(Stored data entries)
---------------

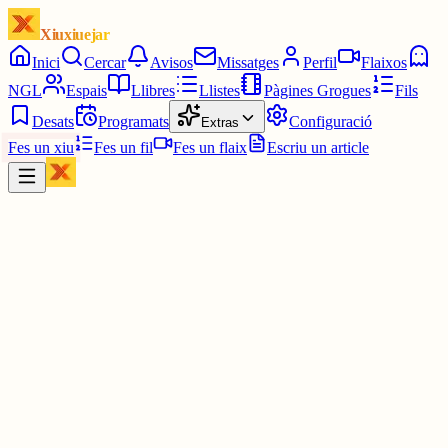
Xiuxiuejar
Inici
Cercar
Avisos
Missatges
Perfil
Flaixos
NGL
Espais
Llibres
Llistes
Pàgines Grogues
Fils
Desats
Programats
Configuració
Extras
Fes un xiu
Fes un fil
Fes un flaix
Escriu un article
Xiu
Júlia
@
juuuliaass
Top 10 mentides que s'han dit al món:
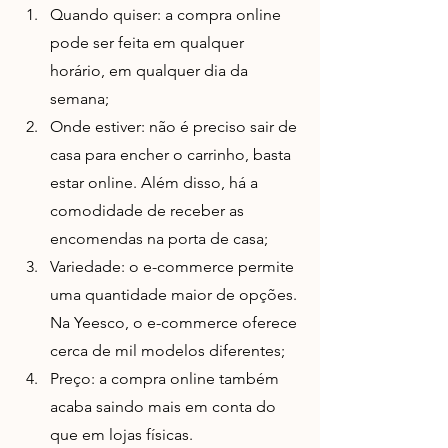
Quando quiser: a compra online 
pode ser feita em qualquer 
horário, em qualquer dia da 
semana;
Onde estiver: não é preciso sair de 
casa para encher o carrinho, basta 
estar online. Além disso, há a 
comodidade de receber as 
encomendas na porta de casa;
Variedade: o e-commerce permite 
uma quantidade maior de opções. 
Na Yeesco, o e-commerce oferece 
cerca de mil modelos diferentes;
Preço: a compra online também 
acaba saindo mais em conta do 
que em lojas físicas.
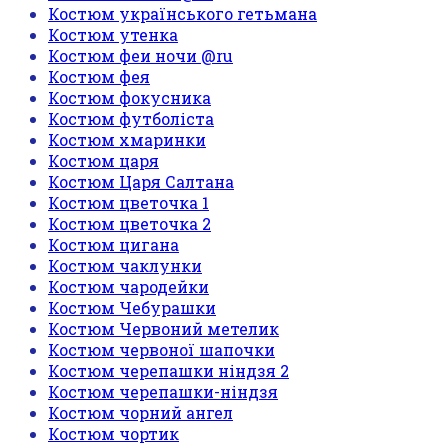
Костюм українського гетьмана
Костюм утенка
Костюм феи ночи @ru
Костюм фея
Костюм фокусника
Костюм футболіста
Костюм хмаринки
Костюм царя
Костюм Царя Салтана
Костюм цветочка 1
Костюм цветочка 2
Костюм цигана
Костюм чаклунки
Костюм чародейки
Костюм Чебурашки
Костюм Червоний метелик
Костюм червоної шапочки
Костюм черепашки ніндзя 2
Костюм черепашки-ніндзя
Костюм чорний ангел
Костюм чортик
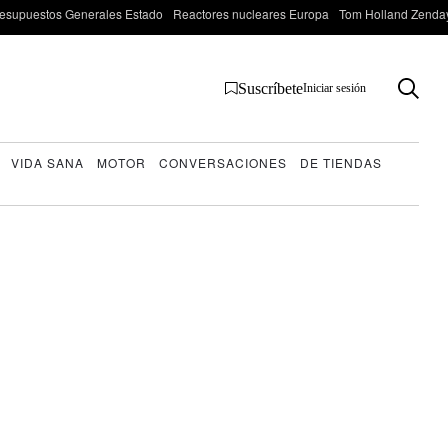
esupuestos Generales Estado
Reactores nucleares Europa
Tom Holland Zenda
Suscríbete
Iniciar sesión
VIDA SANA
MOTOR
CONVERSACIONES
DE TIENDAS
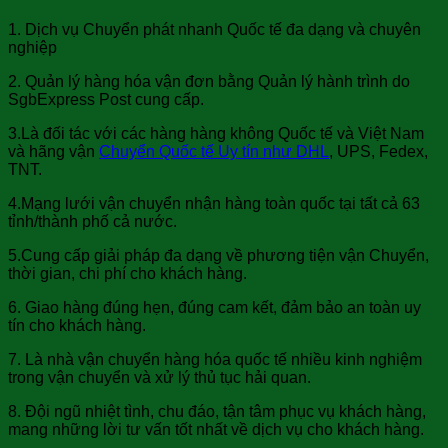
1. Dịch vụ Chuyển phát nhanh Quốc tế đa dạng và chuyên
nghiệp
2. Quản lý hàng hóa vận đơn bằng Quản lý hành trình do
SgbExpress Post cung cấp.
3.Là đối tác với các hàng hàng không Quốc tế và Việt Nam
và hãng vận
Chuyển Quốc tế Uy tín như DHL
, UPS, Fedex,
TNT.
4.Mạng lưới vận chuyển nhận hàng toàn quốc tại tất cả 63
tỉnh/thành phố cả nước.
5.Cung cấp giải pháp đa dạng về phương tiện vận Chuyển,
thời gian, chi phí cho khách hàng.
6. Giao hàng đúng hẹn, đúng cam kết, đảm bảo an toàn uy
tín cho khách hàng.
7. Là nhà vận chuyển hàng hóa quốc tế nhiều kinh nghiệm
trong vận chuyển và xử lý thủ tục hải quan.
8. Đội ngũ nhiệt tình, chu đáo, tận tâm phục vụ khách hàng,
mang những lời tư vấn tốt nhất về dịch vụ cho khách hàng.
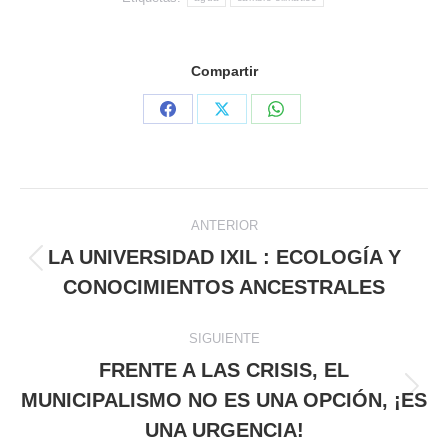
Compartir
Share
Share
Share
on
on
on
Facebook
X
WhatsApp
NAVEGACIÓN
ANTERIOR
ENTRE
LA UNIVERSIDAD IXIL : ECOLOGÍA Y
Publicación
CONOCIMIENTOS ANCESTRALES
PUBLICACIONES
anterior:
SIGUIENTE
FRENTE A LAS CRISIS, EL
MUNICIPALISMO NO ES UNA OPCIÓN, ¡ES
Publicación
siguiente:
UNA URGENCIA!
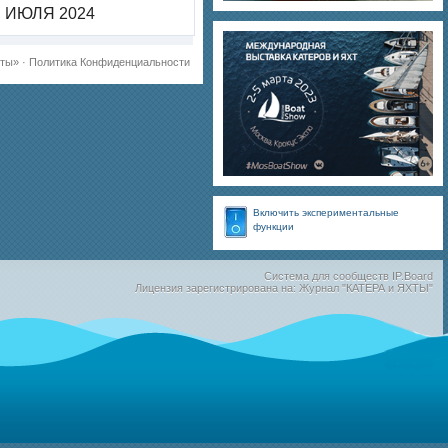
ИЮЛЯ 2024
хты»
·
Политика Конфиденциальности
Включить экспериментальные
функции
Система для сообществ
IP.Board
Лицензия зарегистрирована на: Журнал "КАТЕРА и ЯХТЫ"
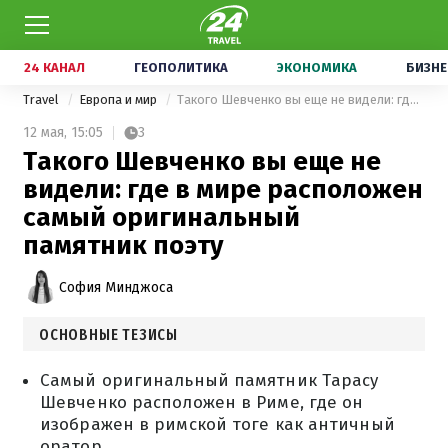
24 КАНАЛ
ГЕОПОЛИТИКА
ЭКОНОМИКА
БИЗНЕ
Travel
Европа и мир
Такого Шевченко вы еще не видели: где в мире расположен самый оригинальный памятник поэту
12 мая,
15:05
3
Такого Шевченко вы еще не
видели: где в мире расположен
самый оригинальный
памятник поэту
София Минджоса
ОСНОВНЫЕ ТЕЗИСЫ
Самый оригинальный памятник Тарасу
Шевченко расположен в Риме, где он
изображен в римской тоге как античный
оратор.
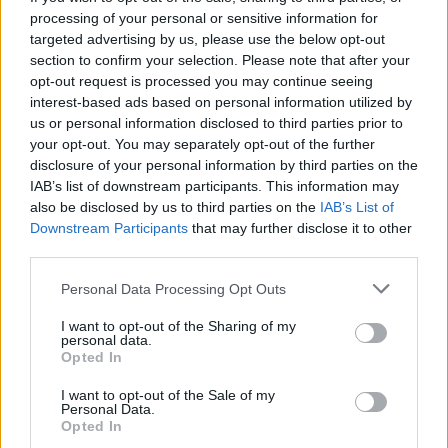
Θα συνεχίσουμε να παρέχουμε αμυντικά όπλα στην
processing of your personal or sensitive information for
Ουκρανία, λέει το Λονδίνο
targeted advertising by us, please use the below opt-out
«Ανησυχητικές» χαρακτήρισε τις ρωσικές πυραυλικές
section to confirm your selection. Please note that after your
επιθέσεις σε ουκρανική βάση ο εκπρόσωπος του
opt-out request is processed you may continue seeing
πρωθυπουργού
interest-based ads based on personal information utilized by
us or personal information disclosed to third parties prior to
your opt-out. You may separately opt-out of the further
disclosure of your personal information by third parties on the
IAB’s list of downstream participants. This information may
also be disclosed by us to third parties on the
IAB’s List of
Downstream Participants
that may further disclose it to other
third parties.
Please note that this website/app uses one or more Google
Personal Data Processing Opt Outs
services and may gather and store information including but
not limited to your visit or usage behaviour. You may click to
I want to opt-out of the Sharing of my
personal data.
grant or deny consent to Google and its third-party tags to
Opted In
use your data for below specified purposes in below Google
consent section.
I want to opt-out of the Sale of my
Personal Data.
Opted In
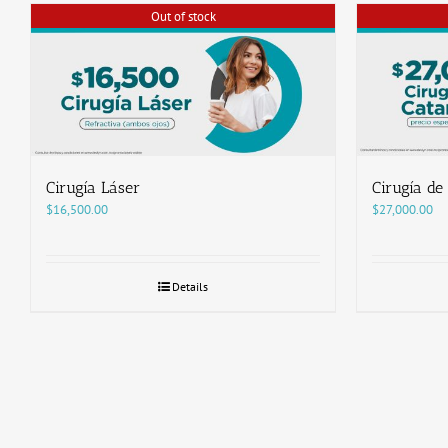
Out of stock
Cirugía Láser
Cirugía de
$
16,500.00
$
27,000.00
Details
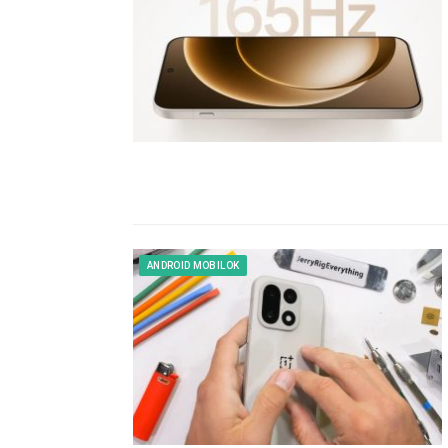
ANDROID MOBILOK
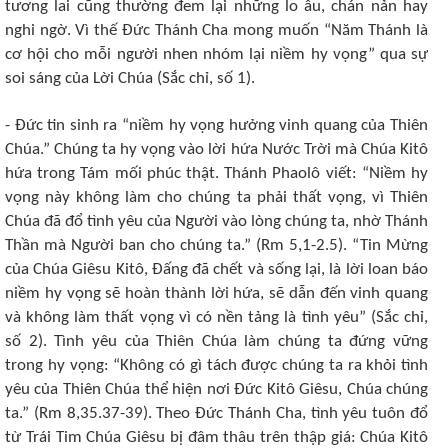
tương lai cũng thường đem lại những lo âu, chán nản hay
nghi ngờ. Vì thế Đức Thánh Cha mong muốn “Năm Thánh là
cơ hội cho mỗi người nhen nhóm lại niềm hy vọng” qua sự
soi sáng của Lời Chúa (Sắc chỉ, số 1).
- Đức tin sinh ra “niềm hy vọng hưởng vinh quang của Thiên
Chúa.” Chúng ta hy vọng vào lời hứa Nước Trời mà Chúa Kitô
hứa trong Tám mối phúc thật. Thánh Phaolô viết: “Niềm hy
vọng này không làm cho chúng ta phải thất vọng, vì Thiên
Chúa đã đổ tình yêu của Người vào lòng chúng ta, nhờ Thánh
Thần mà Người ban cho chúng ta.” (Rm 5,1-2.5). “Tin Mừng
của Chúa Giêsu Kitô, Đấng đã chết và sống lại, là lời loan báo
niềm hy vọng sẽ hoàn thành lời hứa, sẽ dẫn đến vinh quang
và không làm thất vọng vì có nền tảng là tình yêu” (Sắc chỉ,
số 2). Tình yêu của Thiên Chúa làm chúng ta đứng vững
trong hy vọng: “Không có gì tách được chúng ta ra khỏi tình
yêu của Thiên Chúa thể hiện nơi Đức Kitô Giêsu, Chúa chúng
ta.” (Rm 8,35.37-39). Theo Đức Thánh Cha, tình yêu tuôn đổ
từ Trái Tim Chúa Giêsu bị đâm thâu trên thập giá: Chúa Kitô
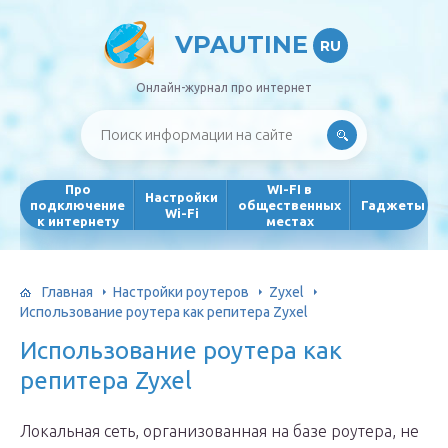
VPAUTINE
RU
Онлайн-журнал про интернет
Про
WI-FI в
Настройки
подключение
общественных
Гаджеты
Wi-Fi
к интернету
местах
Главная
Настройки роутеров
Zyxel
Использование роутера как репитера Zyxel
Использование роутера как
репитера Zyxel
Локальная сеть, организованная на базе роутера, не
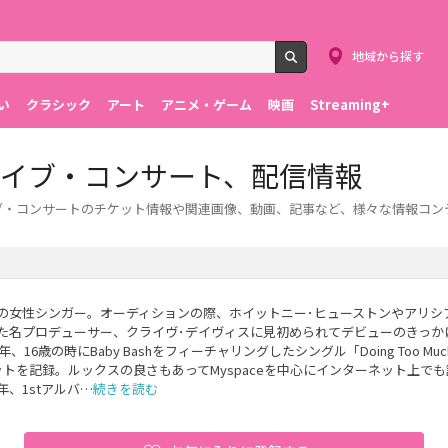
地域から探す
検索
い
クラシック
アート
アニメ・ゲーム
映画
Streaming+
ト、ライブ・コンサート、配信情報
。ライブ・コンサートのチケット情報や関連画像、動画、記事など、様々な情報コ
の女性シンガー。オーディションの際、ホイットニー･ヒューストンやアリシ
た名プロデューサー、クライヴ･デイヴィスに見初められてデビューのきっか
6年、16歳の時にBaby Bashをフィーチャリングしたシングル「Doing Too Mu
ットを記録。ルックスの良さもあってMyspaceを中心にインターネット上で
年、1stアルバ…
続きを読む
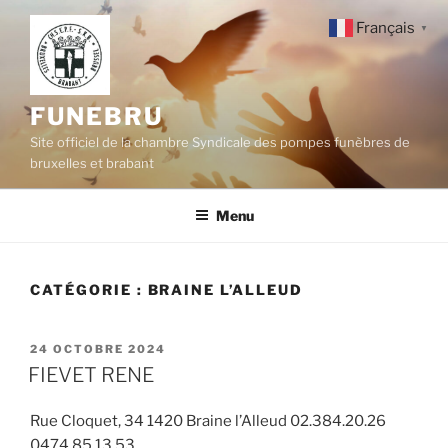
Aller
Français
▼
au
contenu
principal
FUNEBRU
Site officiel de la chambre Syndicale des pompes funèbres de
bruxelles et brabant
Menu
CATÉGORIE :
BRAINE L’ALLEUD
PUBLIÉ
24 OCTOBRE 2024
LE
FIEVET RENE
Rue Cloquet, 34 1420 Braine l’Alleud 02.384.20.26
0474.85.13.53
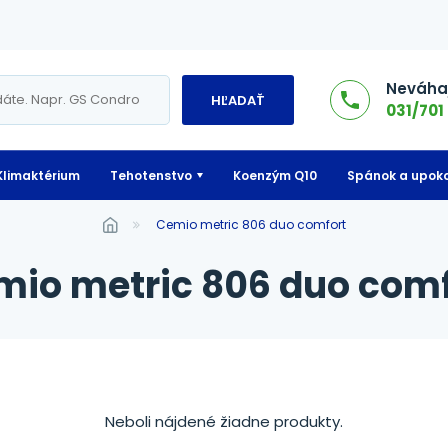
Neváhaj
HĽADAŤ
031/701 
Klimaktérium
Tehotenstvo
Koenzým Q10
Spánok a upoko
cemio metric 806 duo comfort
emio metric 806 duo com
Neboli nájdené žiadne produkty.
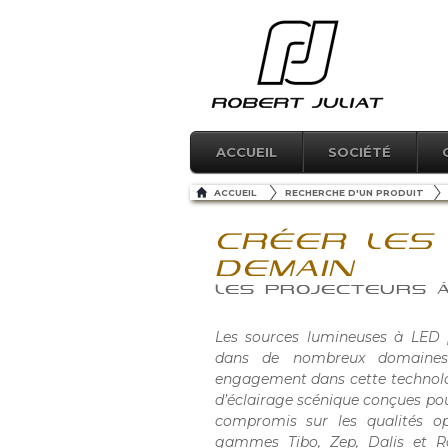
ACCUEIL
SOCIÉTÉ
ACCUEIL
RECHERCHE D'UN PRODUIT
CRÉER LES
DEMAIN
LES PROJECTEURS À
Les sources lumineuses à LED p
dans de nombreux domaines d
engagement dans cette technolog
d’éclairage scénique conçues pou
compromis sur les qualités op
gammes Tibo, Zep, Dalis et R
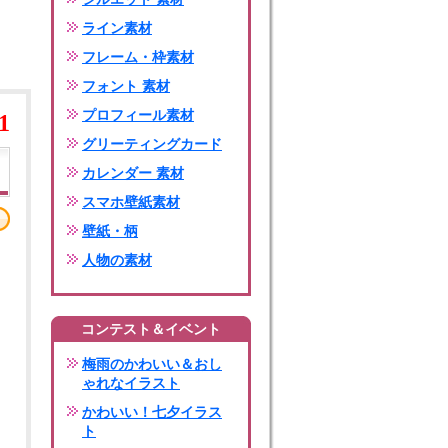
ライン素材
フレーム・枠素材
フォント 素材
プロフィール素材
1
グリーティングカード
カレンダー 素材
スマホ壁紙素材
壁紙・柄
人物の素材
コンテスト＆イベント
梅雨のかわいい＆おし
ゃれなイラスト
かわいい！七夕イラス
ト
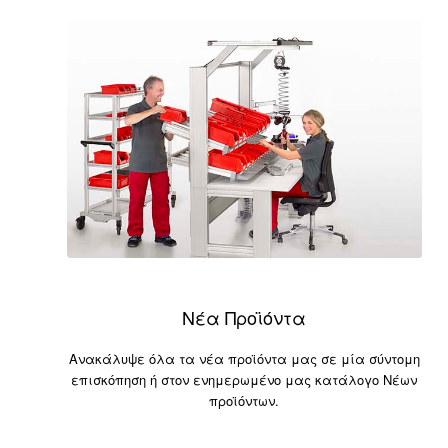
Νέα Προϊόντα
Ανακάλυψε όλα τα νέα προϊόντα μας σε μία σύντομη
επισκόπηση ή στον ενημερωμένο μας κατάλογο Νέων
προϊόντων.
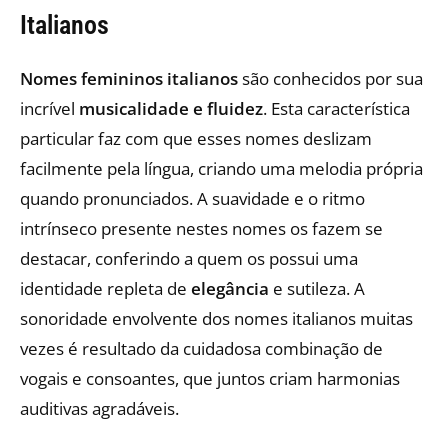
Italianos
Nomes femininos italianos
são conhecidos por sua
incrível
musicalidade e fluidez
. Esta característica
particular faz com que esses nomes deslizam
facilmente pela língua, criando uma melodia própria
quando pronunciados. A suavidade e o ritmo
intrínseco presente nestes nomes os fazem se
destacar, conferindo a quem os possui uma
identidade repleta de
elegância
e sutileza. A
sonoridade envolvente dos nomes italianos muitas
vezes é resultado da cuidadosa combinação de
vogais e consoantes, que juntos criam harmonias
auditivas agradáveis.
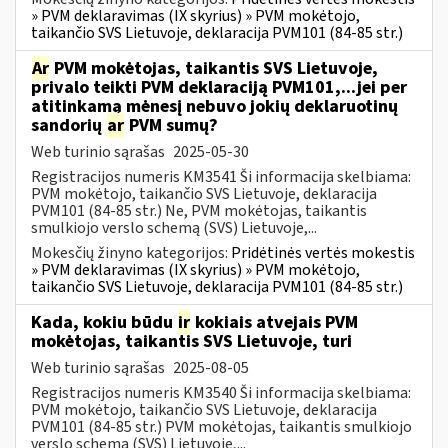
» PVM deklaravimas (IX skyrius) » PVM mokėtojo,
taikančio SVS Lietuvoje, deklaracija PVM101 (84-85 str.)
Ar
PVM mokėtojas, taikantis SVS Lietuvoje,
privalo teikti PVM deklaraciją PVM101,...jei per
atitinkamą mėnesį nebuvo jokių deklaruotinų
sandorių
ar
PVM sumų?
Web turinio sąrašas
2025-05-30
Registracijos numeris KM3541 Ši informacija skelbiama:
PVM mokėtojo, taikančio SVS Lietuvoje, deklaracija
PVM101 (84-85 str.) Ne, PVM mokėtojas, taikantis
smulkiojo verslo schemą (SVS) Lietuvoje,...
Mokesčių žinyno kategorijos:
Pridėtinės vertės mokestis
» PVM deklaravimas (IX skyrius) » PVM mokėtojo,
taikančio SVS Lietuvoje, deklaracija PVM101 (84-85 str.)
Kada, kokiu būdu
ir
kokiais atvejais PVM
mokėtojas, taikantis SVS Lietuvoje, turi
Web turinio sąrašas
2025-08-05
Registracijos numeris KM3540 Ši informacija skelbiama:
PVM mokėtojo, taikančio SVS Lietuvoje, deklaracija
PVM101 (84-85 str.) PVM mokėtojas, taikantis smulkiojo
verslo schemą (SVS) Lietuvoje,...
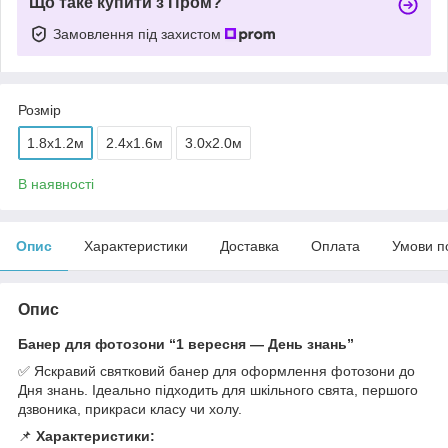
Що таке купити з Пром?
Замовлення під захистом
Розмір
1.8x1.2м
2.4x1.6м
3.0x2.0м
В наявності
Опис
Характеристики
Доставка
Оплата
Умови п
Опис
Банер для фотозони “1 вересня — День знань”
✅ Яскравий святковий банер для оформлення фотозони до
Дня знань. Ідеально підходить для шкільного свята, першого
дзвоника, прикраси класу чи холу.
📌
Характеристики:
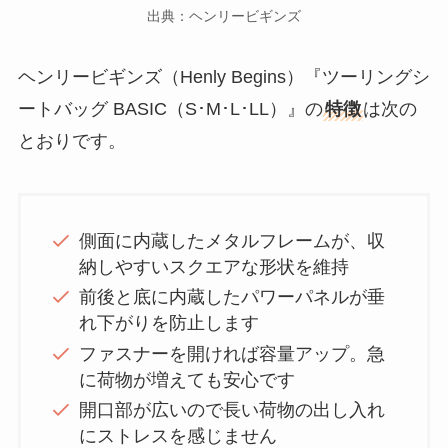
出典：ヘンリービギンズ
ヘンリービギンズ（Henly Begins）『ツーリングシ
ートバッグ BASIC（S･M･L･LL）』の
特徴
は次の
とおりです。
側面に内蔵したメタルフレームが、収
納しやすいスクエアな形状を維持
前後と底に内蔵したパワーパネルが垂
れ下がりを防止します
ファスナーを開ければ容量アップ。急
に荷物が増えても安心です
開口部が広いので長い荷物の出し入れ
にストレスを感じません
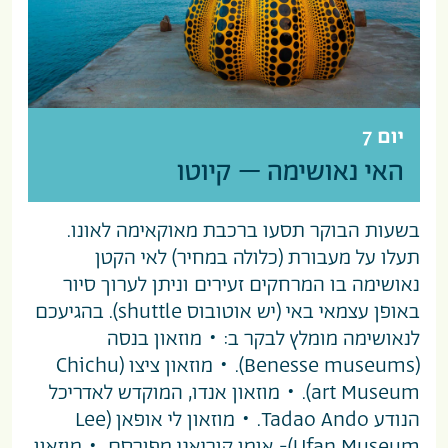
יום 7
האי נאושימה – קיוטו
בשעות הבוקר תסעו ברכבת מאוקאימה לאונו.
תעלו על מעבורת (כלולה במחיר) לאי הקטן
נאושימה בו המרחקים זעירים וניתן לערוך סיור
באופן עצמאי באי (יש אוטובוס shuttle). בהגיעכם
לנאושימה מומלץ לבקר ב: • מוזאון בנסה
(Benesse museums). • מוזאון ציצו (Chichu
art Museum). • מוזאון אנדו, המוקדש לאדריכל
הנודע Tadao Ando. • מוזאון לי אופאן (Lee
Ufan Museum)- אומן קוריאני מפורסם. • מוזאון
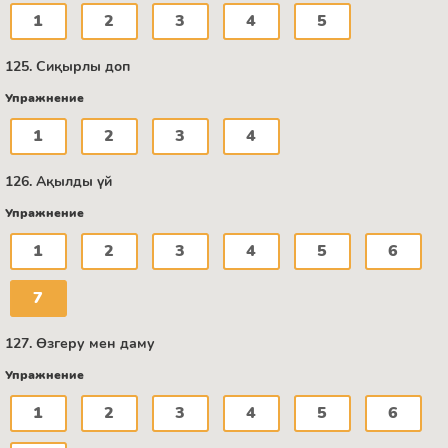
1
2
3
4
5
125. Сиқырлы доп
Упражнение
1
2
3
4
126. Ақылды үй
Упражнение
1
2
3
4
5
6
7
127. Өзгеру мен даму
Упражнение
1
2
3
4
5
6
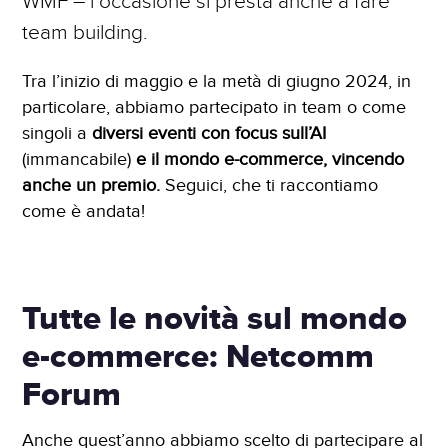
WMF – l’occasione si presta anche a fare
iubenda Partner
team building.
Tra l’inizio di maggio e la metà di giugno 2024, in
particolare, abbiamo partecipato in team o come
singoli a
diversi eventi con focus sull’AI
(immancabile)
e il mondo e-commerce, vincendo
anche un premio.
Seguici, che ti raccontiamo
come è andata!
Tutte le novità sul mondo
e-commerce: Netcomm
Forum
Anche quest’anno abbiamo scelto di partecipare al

---------------

◆ **YOUR OBJECTIVE**: Search the entries above for the string "dans". Copy each line in which it appears.

◆ **EXERCISE RESPONSE**:
dans de nombreux domaines d
engagement dans cette technolog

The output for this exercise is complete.